You are selling the Kindle worldwide and I can't even read a book in French !
The Nook supports it !
Could you please add Unicode support ?
Thanks

Posted on Apr 30, 2010 2:18:31 AM PDT
Frozen River says:
It would be great to have unicode support on kindle. And it does not seem to be a big deal to build it in the system.

In reply to an earlier post on Apr 30, 2010 4:57:06 AM PDT
Last edited by the author on Apr 30, 2010 4:59:56 AM PDT
Dragi Raos says:
You *can* read any book in any Latin version, including, say, Croatian Latin digraphs used only when transcribing Serbian Cyrillic and wanting to keep the character count the same (Latin Extended-B; we never use those in Croatian). However, characters not in basic Latin (ISO 8859-1 or even less) should be encoded as HTML "entities", not simply an Unicode character encoded in UTF-8.

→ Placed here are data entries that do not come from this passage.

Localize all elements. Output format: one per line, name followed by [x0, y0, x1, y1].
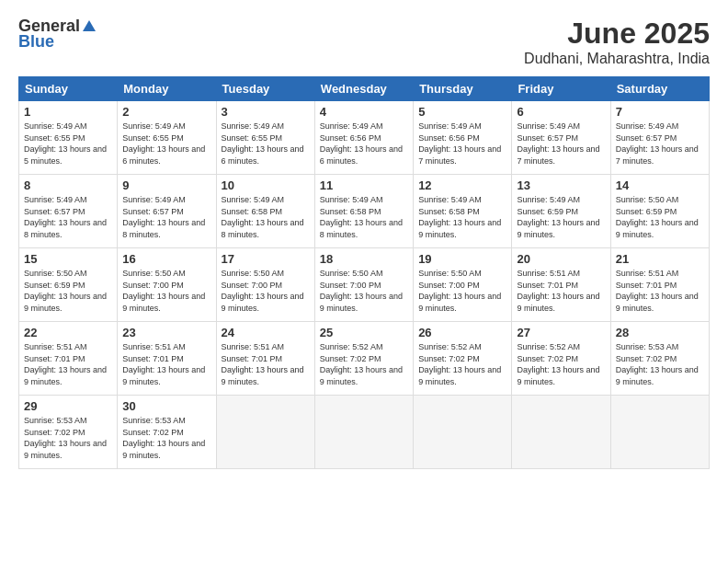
sunrise: Sunrise: 5:52 AM — [517, 341, 605, 353]
sunrise: Sunrise: 5:49 AM — [24, 121, 112, 132]
day-cell-5: 5 Sunrise: 5:49 AM Sunset: 6:56 PM Dayli… — [414, 101, 512, 175]
day-info: Sunrise: 5:50 AM Sunset: 7:00 PM Dayligh… — [122, 268, 210, 314]
day-info: Sunrise: 5:53 AM Sunset: 7:02 PM Dayligh… — [24, 415, 112, 461]
day-number: 1 — [24, 105, 112, 119]
sunrise: Sunrise: 5:49 AM — [122, 121, 210, 132]
location-title: Dudhani, Maharashtra, India — [524, 51, 710, 67]
daylight: Daylight: 13 hours and 9 minutes. — [616, 364, 704, 387]
sunset: Sunset: 7:02 PM — [122, 427, 210, 439]
sunset: Sunset: 7:02 PM — [418, 353, 506, 365]
day-number: 10 — [222, 178, 310, 192]
daylight: Daylight: 13 hours and 9 minutes. — [418, 291, 506, 314]
day-cell-6: 6 Sunrise: 5:49 AM Sunset: 6:57 PM Dayli… — [512, 101, 610, 175]
day-info: Sunrise: 5:49 AM Sunset: 6:57 PM Dayligh… — [616, 121, 704, 167]
day-cell-27: 27 Sunrise: 5:52 AM Sunset: 7:02 PM Dayl… — [512, 322, 610, 396]
sunset: Sunset: 7:00 PM — [320, 280, 408, 292]
day-info: Sunrise: 5:52 AM Sunset: 7:02 PM Dayligh… — [418, 341, 506, 387]
day-cell-28: 28 Sunrise: 5:53 AM Sunset: 7:02 PM Dayl… — [610, 322, 709, 396]
day-info: Sunrise: 5:49 AM Sunset: 6:56 PM Dayligh… — [418, 121, 506, 167]
logo-icon — [81, 18, 97, 35]
day-info: Sunrise: 5:51 AM Sunset: 7:01 PM Dayligh… — [616, 268, 704, 314]
sunset: Sunset: 7:00 PM — [122, 280, 210, 292]
sunset: Sunset: 6:57 PM — [616, 132, 704, 144]
header: General Blue June 2025 Dudhani, Maharash… — [18, 17, 710, 67]
day-number: 9 — [122, 178, 210, 192]
sunset: Sunset: 6:57 PM — [24, 206, 112, 218]
day-cell-7: 7 Sunrise: 5:49 AM Sunset: 6:57 PM Dayli… — [610, 101, 709, 175]
day-cell-30: 30 Sunrise: 5:53 AM Sunset: 7:02 PM Dayl… — [118, 396, 216, 469]
day-number: 20 — [517, 252, 605, 266]
sunset: Sunset: 7:01 PM — [24, 353, 112, 365]
daylight: Daylight: 13 hours and 8 minutes. — [24, 217, 112, 240]
sunset: Sunset: 6:56 PM — [320, 132, 408, 144]
day-cell-18: 18 Sunrise: 5:50 AM Sunset: 7:00 PM Dayl… — [314, 248, 413, 322]
day-number: 16 — [122, 252, 210, 266]
day-info: Sunrise: 5:52 AM Sunset: 7:02 PM Dayligh… — [320, 341, 408, 387]
sunset: Sunset: 6:55 PM — [122, 132, 210, 144]
day-info: Sunrise: 5:51 AM Sunset: 7:01 PM Dayligh… — [122, 341, 210, 387]
day-info: Sunrise: 5:49 AM Sunset: 6:58 PM Dayligh… — [418, 194, 506, 240]
sunrise: Sunrise: 5:50 AM — [616, 194, 704, 206]
col-thursday: Thursday — [414, 77, 512, 101]
day-cell-3: 3 Sunrise: 5:49 AM Sunset: 6:55 PM Dayli… — [216, 101, 314, 175]
logo-blue: Blue — [18, 32, 54, 52]
day-number: 8 — [24, 178, 112, 192]
sunrise: Sunrise: 5:52 AM — [320, 341, 408, 353]
sunset: Sunset: 6:55 PM — [222, 132, 310, 144]
daylight: Daylight: 13 hours and 9 minutes. — [517, 364, 605, 387]
calendar-week-2: 8 Sunrise: 5:49 AM Sunset: 6:57 PM Dayli… — [19, 175, 710, 248]
sunrise: Sunrise: 5:49 AM — [418, 194, 506, 206]
sunrise: Sunrise: 5:49 AM — [517, 194, 605, 206]
svg-marker-0 — [83, 20, 96, 31]
day-info: Sunrise: 5:50 AM Sunset: 6:59 PM Dayligh… — [24, 268, 112, 314]
daylight: Daylight: 13 hours and 7 minutes. — [517, 144, 605, 167]
sunrise: Sunrise: 5:53 AM — [616, 341, 704, 353]
sunrise: Sunrise: 5:49 AM — [122, 194, 210, 206]
day-cell-15: 15 Sunrise: 5:50 AM Sunset: 6:59 PM Dayl… — [19, 248, 118, 322]
day-cell-29: 29 Sunrise: 5:53 AM Sunset: 7:02 PM Dayl… — [19, 396, 118, 469]
sunrise: Sunrise: 5:53 AM — [24, 415, 112, 427]
day-number: 30 — [122, 399, 210, 413]
day-number: 24 — [222, 326, 310, 339]
day-number: 3 — [222, 105, 310, 119]
daylight: Daylight: 13 hours and 9 minutes. — [24, 438, 112, 461]
day-cell-19: 19 Sunrise: 5:50 AM Sunset: 7:00 PM Dayl… — [414, 248, 512, 322]
sunset: Sunset: 7:02 PM — [616, 353, 704, 365]
daylight: Daylight: 13 hours and 7 minutes. — [418, 144, 506, 167]
sunrise: Sunrise: 5:51 AM — [222, 341, 310, 353]
day-info: Sunrise: 5:50 AM Sunset: 7:00 PM Dayligh… — [418, 268, 506, 314]
day-number: 23 — [122, 326, 210, 339]
day-info: Sunrise: 5:49 AM Sunset: 6:59 PM Dayligh… — [517, 194, 605, 240]
empty-cell — [216, 396, 314, 469]
day-cell-8: 8 Sunrise: 5:49 AM Sunset: 6:57 PM Dayli… — [19, 175, 118, 248]
daylight: Daylight: 13 hours and 9 minutes. — [616, 291, 704, 314]
daylight: Daylight: 13 hours and 9 minutes. — [122, 364, 210, 387]
day-info: Sunrise: 5:49 AM Sunset: 6:57 PM Dayligh… — [122, 194, 210, 240]
sunset: Sunset: 6:58 PM — [222, 206, 310, 218]
day-info: Sunrise: 5:49 AM Sunset: 6:55 PM Dayligh… — [24, 121, 112, 167]
day-info: Sunrise: 5:51 AM Sunset: 7:01 PM Dayligh… — [222, 341, 310, 387]
daylight: Daylight: 13 hours and 9 minutes. — [418, 217, 506, 240]
daylight: Daylight: 13 hours and 9 minutes. — [24, 291, 112, 314]
day-number: 4 — [320, 105, 408, 119]
calendar-table: Sunday Monday Tuesday Wednesday Thursday… — [18, 76, 710, 469]
day-number: 26 — [418, 326, 506, 339]
daylight: Daylight: 13 hours and 9 minutes. — [320, 291, 408, 314]
sunset: Sunset: 7:02 PM — [517, 353, 605, 365]
sunrise: Sunrise: 5:49 AM — [320, 121, 408, 132]
sunrise: Sunrise: 5:49 AM — [517, 121, 605, 132]
daylight: Daylight: 13 hours and 7 minutes. — [616, 144, 704, 167]
day-info: Sunrise: 5:49 AM Sunset: 6:55 PM Dayligh… — [122, 121, 210, 167]
sunset: Sunset: 7:02 PM — [24, 427, 112, 439]
empty-cell — [414, 396, 512, 469]
sunrise: Sunrise: 5:51 AM — [24, 341, 112, 353]
day-cell-17: 17 Sunrise: 5:50 AM Sunset: 7:00 PM Dayl… — [216, 248, 314, 322]
day-number: 22 — [24, 326, 112, 339]
sunrise: Sunrise: 5:49 AM — [222, 121, 310, 132]
logo: General Blue — [18, 17, 98, 52]
day-number: 14 — [616, 178, 704, 192]
daylight: Daylight: 13 hours and 8 minutes. — [320, 217, 408, 240]
day-number: 5 — [418, 105, 506, 119]
col-monday: Monday — [118, 77, 216, 101]
sunset: Sunset: 7:00 PM — [222, 280, 310, 292]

Edit: If I find some time this weekend, I will try to demonstrate this.

In reply to an earlier post on Apr 30, 2010 5:33:46 AM PDT
Paxton says:
I have several books in French on my Kindle. Also German and Spanish (and I believe Italian and Portuguese is available). They use the roman alphabet and text is searchable and typeable via the included keyboard.

Other languages (Cyrillic, Arabic, etc) use totally different symbols and unicode programming would mean using two "bytes" of information for each character instead of one. That can significantly change the programming required to handle such text for retrieval, searching and display, not to mention figuring out how to type in search terms, etc, given the current roman keyboard (adding an entire new alphabet to the special symbols page would work, but would be agonizing to use for every character).

In reply to an earlier post on Apr 30, 2010 6:23:31 AM PDT
Dragi Raos says:
PaxtonReader, it is not as simple as "one byte vs. multibyte" (Kindle currently supports a lot more than 256 characters), but I agree with your concern about annotation, search etc. However, I think that native readers of Russian Cyrillic, Traditional Chinese or Cherokee would prefer the support for reading their scripts without search capability than none at all.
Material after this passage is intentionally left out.